0

I wrote a recursive function in R for finding all paths s-t paths of a directed graph (no cycles). I used this page as my model: All possible paths from one node to another in a directed tree (igraph) and it outputs the correct result, but it's slow. With small graphs, no big deal. With large graphs, it's an issue.

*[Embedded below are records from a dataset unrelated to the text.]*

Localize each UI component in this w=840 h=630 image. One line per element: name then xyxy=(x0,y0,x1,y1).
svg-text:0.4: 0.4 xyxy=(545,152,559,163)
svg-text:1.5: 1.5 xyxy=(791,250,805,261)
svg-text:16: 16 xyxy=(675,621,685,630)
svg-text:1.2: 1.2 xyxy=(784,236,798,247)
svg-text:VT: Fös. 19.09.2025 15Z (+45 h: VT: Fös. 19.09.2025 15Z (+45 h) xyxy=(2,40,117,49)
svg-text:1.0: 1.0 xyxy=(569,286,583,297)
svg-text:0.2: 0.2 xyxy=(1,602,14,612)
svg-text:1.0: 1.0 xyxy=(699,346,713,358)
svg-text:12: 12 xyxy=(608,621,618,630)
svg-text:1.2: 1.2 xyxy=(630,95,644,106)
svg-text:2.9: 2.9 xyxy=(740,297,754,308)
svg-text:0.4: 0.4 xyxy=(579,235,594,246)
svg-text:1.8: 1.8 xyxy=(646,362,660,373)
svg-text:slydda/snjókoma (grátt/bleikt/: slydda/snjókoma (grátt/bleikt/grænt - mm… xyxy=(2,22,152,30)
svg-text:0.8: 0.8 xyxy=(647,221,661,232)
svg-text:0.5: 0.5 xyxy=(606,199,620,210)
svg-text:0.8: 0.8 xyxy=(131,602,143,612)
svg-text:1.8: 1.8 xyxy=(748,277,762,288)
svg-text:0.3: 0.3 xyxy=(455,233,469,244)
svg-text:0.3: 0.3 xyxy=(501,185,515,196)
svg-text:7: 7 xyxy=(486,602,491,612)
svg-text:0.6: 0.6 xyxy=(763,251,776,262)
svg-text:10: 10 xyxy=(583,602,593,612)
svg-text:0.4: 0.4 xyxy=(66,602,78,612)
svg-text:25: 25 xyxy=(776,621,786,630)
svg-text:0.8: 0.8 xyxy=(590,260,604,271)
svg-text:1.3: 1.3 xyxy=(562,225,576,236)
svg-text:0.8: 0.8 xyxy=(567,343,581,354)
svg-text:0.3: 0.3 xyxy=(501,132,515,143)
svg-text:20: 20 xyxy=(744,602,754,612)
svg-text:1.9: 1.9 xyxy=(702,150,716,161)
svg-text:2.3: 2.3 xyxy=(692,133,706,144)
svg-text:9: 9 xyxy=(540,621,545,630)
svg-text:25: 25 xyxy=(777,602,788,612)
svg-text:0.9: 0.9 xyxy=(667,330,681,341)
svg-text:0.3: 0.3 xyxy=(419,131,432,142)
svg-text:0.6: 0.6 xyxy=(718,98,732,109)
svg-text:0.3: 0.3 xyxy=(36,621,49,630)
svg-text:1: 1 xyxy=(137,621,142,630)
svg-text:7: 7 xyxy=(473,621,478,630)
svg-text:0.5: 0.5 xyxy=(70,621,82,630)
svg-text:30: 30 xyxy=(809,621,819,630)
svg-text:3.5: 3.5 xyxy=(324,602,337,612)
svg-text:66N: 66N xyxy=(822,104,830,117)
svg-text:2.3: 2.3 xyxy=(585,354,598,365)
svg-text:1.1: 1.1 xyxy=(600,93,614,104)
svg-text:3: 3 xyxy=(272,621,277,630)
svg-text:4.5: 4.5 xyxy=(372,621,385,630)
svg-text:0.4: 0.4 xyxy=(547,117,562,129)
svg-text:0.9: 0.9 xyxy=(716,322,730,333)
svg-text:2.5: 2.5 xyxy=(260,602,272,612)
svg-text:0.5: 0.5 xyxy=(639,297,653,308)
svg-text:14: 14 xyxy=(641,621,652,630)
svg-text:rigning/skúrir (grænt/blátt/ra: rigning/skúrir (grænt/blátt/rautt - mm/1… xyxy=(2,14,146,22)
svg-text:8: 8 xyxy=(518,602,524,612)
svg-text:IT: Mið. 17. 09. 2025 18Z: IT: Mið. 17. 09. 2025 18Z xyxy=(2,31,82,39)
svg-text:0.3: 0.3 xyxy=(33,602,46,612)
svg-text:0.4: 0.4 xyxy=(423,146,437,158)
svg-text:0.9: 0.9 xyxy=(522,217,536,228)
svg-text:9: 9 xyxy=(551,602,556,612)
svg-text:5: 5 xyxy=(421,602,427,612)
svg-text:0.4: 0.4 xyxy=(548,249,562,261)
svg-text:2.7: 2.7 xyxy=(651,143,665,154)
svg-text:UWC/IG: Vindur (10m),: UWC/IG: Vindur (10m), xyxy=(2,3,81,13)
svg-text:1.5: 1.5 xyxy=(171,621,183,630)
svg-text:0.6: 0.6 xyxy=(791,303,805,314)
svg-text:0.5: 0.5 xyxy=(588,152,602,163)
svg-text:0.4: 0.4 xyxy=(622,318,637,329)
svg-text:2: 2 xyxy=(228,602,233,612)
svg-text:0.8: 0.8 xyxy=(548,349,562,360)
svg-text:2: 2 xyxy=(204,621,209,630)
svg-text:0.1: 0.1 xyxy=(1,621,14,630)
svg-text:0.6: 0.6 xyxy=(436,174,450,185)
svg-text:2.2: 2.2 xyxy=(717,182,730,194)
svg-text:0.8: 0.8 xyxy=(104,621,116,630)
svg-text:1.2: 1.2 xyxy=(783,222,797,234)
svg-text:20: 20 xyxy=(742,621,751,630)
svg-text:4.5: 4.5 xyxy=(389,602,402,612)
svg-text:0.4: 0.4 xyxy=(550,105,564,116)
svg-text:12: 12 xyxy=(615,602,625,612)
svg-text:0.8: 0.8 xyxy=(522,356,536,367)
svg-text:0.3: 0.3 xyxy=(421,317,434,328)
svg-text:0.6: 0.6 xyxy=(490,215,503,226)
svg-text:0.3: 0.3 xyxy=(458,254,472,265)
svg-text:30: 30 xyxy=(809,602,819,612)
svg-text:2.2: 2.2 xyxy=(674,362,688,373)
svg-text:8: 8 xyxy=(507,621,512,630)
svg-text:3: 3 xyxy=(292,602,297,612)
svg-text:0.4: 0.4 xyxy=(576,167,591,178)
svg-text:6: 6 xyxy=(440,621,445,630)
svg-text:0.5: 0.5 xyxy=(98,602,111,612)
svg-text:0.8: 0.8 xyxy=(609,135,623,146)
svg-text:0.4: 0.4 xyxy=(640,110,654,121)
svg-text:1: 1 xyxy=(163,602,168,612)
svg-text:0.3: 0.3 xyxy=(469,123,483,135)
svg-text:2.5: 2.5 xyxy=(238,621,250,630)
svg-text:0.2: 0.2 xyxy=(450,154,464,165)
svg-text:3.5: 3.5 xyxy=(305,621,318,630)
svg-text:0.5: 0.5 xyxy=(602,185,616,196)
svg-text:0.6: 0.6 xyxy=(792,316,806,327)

I'm new to R but have read that it performs significantly better when avoiding loops and using vectorization. I'm trying to wrap my head around it, and am hoping you might assist. My code:

findAllPaths <- function(graph,start,end) {
  return(fastFindPaths(graph, start, end))
}   


fastFindPaths <- function(graph, from, to, path) {
  if(missing(path)) path <- c()
  path <- cbind(path, from)
  if (from == to) return(path)
  paths <- c()
  adjList <- get.adjlist(graph, mode="out")[[from]]
  for (child in adjList) {
    if (!child %in% path) {
      childPaths <- fastFindPaths(graph, child, to, path)
      for (childPath in childPaths) paths <- c(paths, childPath)
    }
  }
  return(paths)
}

So, is this a candidate for vectorization? How can I speed this up? Any other tips you'd give someone learning R?

Thanks!

Community
  • 1
  • 1
shl
  • 1
  • Have you seen the `get.shortest.paths()` function in the `igraph` package? This looks like it does what you're after, so you could either use it or look at its source code for inspiration. To me, your problem doesn't look like it will vectorise easily. – Miff May 21 '14 at 08:54
  • One possible bottleneck is the `get.adjlist()` call. Basically, for every invocation of `fastFindPaths`, you construct the *entire* adjacency list of the graph only to get the neighbors of a single node (that is, the neighbors of `from`). This can be done much efficiently using the `neighbors` function instead. – Tamás May 21 '14 at 11:13
  • Another bottleneck is the `paths <- c(paths, childPath)` call; I'm not that familiar with R but I strongly suspect that this will be quadratic since it allocates a new copy of `paths`, appends `childPath` to it and then discards the old `paths` vector. Can you simply pre-allocate a large vector with NA values and then start filling it (and grow the vector if it becomes full)? – Tamás May 21 '14 at 11:14
  • @Miff, the `get.shortest.paths()` function only returns the shortest path. I need *all* paths. Same for `get.all.shortest.paths()`. – shl May 21 '14 at 16:36
  • @Tamás your first suggestion is a good one. I changed from `get.adjlist()` to `neighborhood()` and saw a good speed increase. For a graph with 22 nodes and 107 edges the time for all paths dropped from ~26s to ~16s. I'll try your second suggestion. – shl May 21 '14 at 16:39
  • `neighborhood()` is still suboptimal because it includes the query node in the result. Use `neighbors()` instead. – Tamás May 21 '14 at 21:34
  • @Tamás ahh yes, much better. I was having to explictly deal with the self-reference from `neighborhood()`. – shl May 23 '14 at 17:37

2 Answers2

0

The development version of igraph has a get.all.simple.paths() function, you can get it from here: http://igraph.org/nightly.

Gabor Csardi
  • 10,705
  • 1
  • 36
  • 53
  • I used Tamas's suggestion to not call `get.adjlist()` but instead use `neighbors()` and that provided a decent speed increase. What really helped improve the performance, however, was parallelizing the search, by calling `fastFindPaths()` on each of the `start` node's children and aggregating the results. I'm currently on a Windows machine, so used the `clusterApply()` function. – shl May 23 '14 at 17:42
0

I used Tamas's suggestion to not call get.adjlist() but instead use neighbors() and that provided a decent speed increase. What really helped improve the performance, however, was parallelizing the search, by calling fastFindPaths() on each of the start node's children and aggregating the results. I'm currently on a Windows machine, so used the clusterApply() function. Though I will likely generalize the code to check the Sys.info()[1] and use mclapply() if not Windows.

shl
  • 1